Open‑YOLO 3D uses 2D object detection instead of heavy SAM/CLIP for open‑vocabulary 3D segmentation, achieving SOTA results with up to 16× faster inference.Open‑YOLO 3D uses 2D object detection instead of heavy SAM/CLIP for open‑vocabulary 3D segmentation, achieving SOTA results with up to 16× faster inference.

No SAM, No CLIP, No Problem: How Open‑YOLO 3D Segments Faster

2025/08/26 16:10

:::info Authors:

(1) Mohamed El Amine Boudjoghra, Mohamed Bin Zayed University of Artificial Intelligence (MBZUAI) (mohamed.boudjoghra@mbzuai.ac.ae);

(2) Angela Dai, Technical University of Munich (TUM) (angela.dai@tum.de);

(3) Jean Lahoud, Mohamed Bin Zayed University of Artificial Intelligence (MBZUAI) ( jean.lahoud@mbzuai.ac.ae);

(4) Hisham Cholakkal, Mohamed Bin Zayed University of Artificial Intelligence (MBZUAI) (hisham.cholakkal@mbzuai.ac.ae);

(5) Rao Muhammad Anwer, Mohamed Bin Zayed University of Artificial Intelligence (MBZUAI) and Aalto University (rao.anwer@mbzuai.ac.ae);

(6) Salman Khan, Mohamed Bin Zayed University of Artificial Intelligence (MBZUAI) and Australian National University (salman.khan@mbzuai.ac.ae);

(7) Fahad Shahbaz Khan, Mohamed Bin Zayed University of Artificial Intelligence (MBZUAI) and Australian National University (fahad.khan@mbzuai.ac.ae).

:::

Abstract and 1 Introduction

  1. Related works
  2. Preliminaries
  3. Method: Open-YOLO 3D
  4. Experiments
  5. Conclusion and References

A. Appendix

Abstract

Recent works on open-vocabulary 3D instance segmentation show strong promise, but at the cost of slow inference speed and high computation requirements.
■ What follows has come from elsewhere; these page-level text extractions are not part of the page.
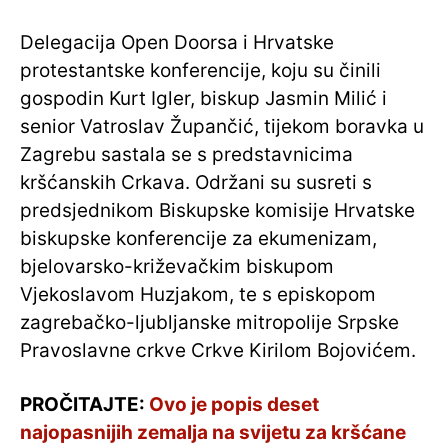
Delegacija Open Doorsa i Hrvatske
protestantske konferencije, koju su činili
gospodin Kurt Igler, biskup Jasmin Milić i
senior Vatroslav Župančić, tijekom boravka u
Zagrebu sastala se s predstavnicima
kršćanskih Crkava. Održani su susreti s
predsjednikom Biskupske komisije Hrvatske
biskupske konferencije za ekumenizam,
bjelovarsko-križevačkim biskupom
Vjekoslavom Huzjakom, te s episkopom
zagrebačko-ljubljanske mitropolije Srpske
Pravoslavne crkve Crkve Kirilom Bojovićem.
PROČITAJTE:
Ovo je popis deset
najopasnijih zemalja na svijetu za kršćane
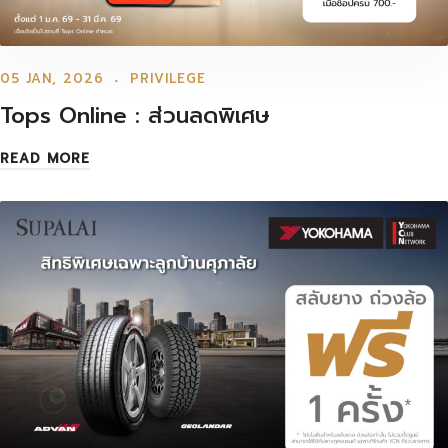
05 JAN, 2026
PRIVILEGE
Tops Online : ส่วนลดพิเศษ
READ MORE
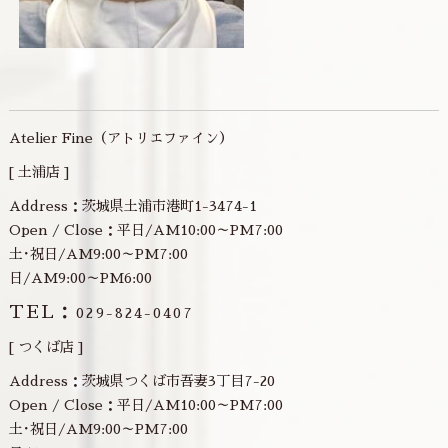
Atelier Fine（アトリエファイン）
[ 土浦店 ]
Address：茨城県土浦市港町1-3474-1
Open / Close：平日/AM10:00～PM7:00
土･祝日/AM9:00～PM7:00
日/AM9:00～PM6:00
TEL：
029-824-0407
[ つくば店 ]
Address：茨城県つくば市吾妻3丁目7-20
Open / Close：平日/AM10:00～PM7:00
土･祝日/AM9:00～PM7:00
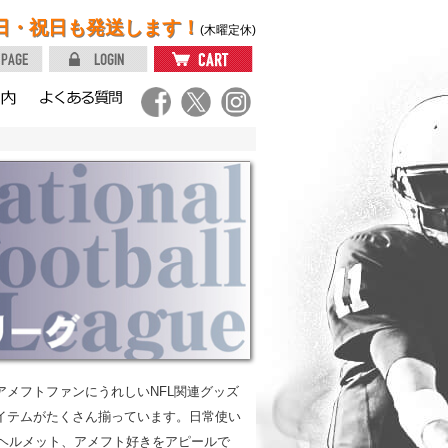
日・祝日も発送します！
(木曜定休)
アメフトファンにうれしいNFL関連グッズ
イテムがたくさん揃っています。日常使い
ヘルメット、アメフト好きをアピールで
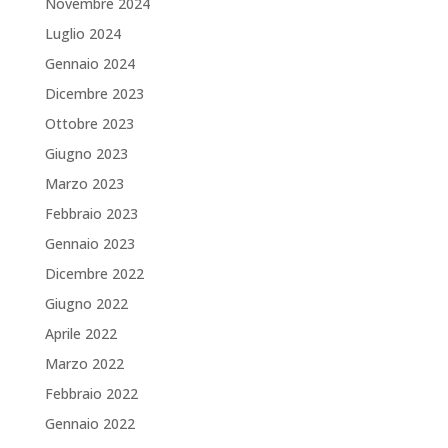
Novembre 2024
Luglio 2024
Gennaio 2024
Dicembre 2023
Ottobre 2023
Giugno 2023
Marzo 2023
Febbraio 2023
Gennaio 2023
Dicembre 2022
Giugno 2022
Aprile 2022
Marzo 2022
Febbraio 2022
Gennaio 2022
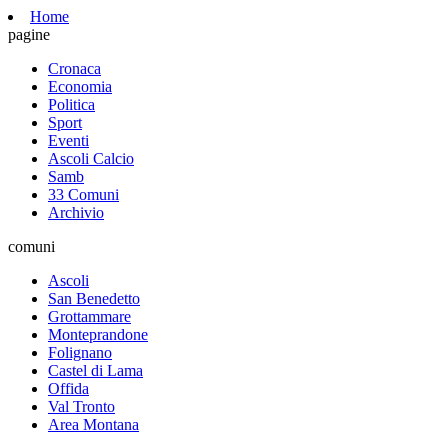
Home
pagine
Cronaca
Economia
Politica
Sport
Eventi
Ascoli Calcio
Samb
33 Comuni
Archivio
comuni
Ascoli
San Benedetto
Grottammare
Monteprandone
Folignano
Castel di Lama
Offida
Val Tronto
Area Montana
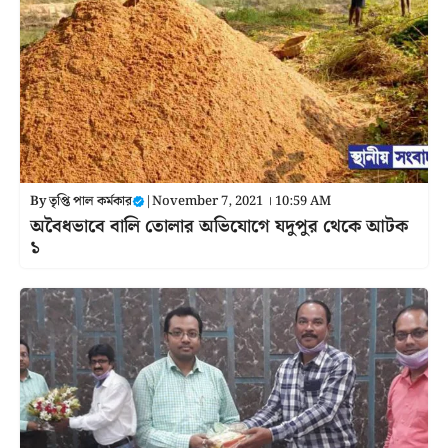
By
তৃপ্তি পাল কর্মকার
|
November 7, 2021 । 10:59 AM
অবৈধভাবে বালি তোলার অভিযোগে যদুপুর থেকে আটক
১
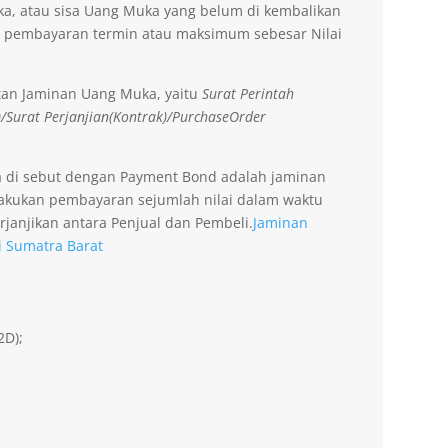
a, atau sisa Uang Muka yang belum di kembalikan
 pembayaran termin atau maksimum sebesar Nilai
tan Jaminan Uang Muka, yaitu
Surat Perintah
)/Surat Perjanjian(Kontrak)/PurchaseOrder
a di sebut dengan Payment Bond adalah jaminan
lakukan pembayaran sejumlah nilai dalam waktu
rjanjikan antara Penjual dan Pembeli.
Jaminan
i Sumatra Barat
2D);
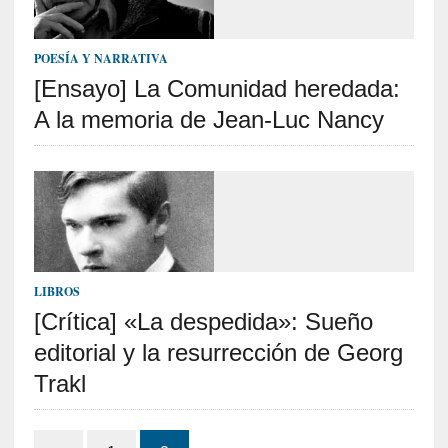
i
r
t
POESÍA Y NARRATIVA
u
[Ensayo] La Comunidad heredada:
d
A la memoria de Jean-Luc Nancy
e
s
y
d
e
f
e
c
LIBROS
t
[Crítica] «La despedida»: Sueño
o
s
editorial y la resurrección de Georg
d
Trakl
e
l
a
Paginación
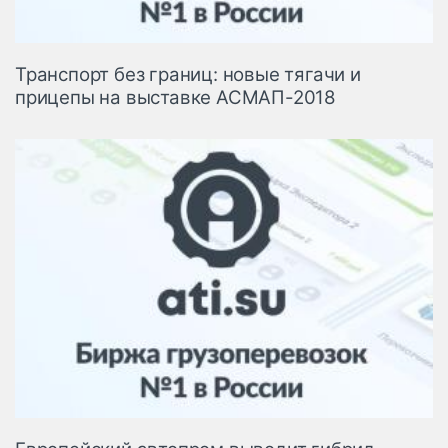
Транспорт без границ: новые тягачи и
прицепы на выставке АСМАП-2018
This high computation cost is typically due to their heavy reliance on 3D clip features, which require computationally expensive 2D foundation models like Segment Anything (SAM) and CLIP for multi-view aggregation into 3D. As a consequence, this hampers their applicability in many real-world applications that require both fast and accurate predictions. To this end, we propose a fast yet accurate open-vocabulary 3D instance segmentation approach, named Open-YOLO 3D, that effectively leverages only 2D object detection from multi-view RGB images for open-vocabulary 3D instance segmentation. We address this task by generating class-agnostic 3D masks for objects in the scene and associating them with text prompts. We observe that the projection of class-agnostic 3D point cloud instances already holds instance information; thus, using SAM might only result in redundancy that unnecessarily increases the inference time. We empirically find that a better performance of matching text prompts to 3D masks can be achieved in a faster fashion with a 2D object detector. We validate our Open-YOLO 3D on two benchmarks, ScanNet200 and Replica, under two scenarios: (i) with ground truth masks, where labels are required for given object proposals, and (ii) with class-agnostic 3D proposals generated from a 3D proposal network. Our OpenYOLO 3D achieves state-of-the-art performance on both datasets while obtaining up to ∼16× speedup compared to the best existing method in the literature. On ScanNet200 val. set, our Open-YOLO 3D achieves mean average precision (mAP) of 24.7% while operating at 22 seconds per scene. Code and model are available at github.com/aminebdj/OpenYOLO3D

\

1 Introduction

3D instance segmentation is a computer vision task that involves the prediction of masks for individual objects in a 3D point cloud scene. It holds significant importance in fields like robotics and augmented reality. Due to its diverse applications, this task has garnered increasing attention in recent years. Researchers have long focused on methods that typically operate within a closed-set framework, limiting their ability to recognize objects not present in the training data. This constraint poses challenges, particularly when novel objects must be identified or categorized in unfamiliar environments. Recent methods [34, 42] address the problem of novel class segmentation, but they suffer from slow inference that ranges from 5 minutes for small scenes to 10 minutes for large scenes

\ Figure 1: Open-vocabulary 3D instance segmentation with our Open-YOLO 3D. The proposed Open-YOLO 3D is capable of segmenting objects in a zero-shot manner. Here, We show the output for a ScanNet200 [38] scene with various prompts, where our model yields improved performance compared to the recent Open3DIS [34]. We show zoomed-in images of hidden predicted instances in the colored boxes. Additional results are in Figure 4 and suppl. material.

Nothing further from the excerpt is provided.